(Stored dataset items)
_ _ _

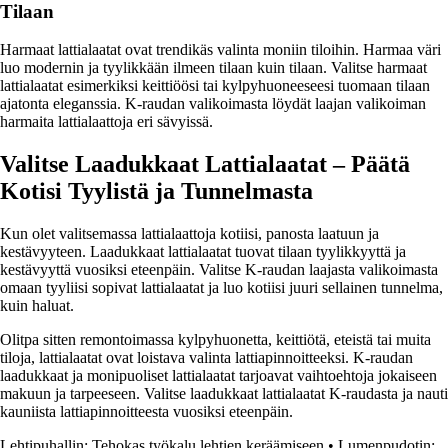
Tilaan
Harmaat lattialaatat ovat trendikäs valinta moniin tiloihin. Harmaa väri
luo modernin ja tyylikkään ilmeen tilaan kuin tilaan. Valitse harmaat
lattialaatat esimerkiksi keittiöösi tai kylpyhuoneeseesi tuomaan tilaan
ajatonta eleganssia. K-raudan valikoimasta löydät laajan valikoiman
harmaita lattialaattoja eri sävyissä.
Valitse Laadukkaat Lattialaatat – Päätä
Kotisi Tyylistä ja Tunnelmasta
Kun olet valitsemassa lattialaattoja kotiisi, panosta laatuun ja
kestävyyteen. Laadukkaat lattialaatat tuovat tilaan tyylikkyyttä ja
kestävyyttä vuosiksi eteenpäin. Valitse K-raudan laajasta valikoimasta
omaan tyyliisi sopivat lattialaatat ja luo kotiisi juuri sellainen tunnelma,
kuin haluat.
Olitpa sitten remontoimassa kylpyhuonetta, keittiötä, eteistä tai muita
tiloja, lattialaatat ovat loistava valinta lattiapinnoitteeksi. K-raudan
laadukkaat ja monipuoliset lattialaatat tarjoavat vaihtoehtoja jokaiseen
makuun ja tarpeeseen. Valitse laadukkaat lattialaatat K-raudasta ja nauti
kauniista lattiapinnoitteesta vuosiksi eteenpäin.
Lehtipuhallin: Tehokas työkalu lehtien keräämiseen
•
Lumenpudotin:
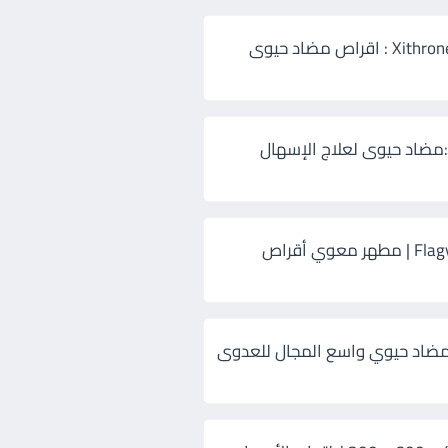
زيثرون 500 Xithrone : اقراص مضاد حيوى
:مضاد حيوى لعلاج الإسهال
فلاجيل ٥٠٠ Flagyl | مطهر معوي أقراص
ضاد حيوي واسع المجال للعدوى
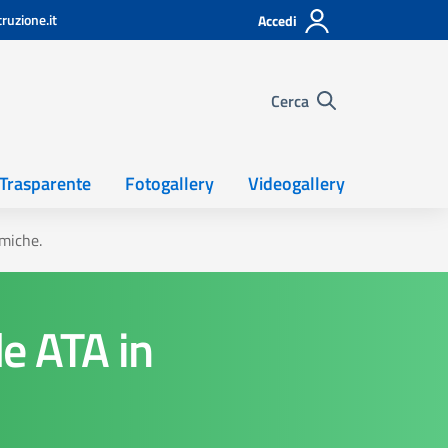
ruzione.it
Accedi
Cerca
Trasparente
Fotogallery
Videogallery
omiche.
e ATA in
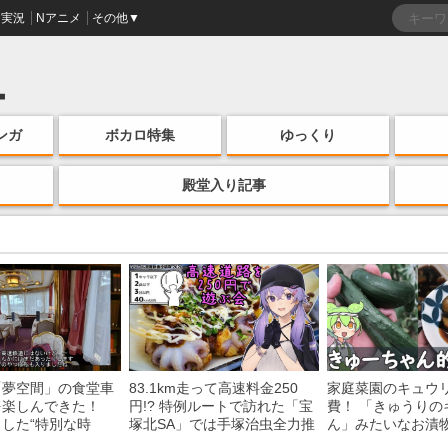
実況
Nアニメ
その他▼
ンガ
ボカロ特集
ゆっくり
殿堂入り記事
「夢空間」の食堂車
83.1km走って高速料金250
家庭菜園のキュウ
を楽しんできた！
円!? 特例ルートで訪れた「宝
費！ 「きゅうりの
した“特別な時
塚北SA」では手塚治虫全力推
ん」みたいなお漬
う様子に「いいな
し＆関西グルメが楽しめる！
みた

_ _ _

ACTIVITY → Among the entries, copy every line containing the word "vuosiksi".

TASK OUTPUT →
kestävyyttä vuosiksi eteenpäin. Valitse K-raudan laajasta valikoimasta
kauniista lattiapinnoitteesta vuosiksi eteenpäin.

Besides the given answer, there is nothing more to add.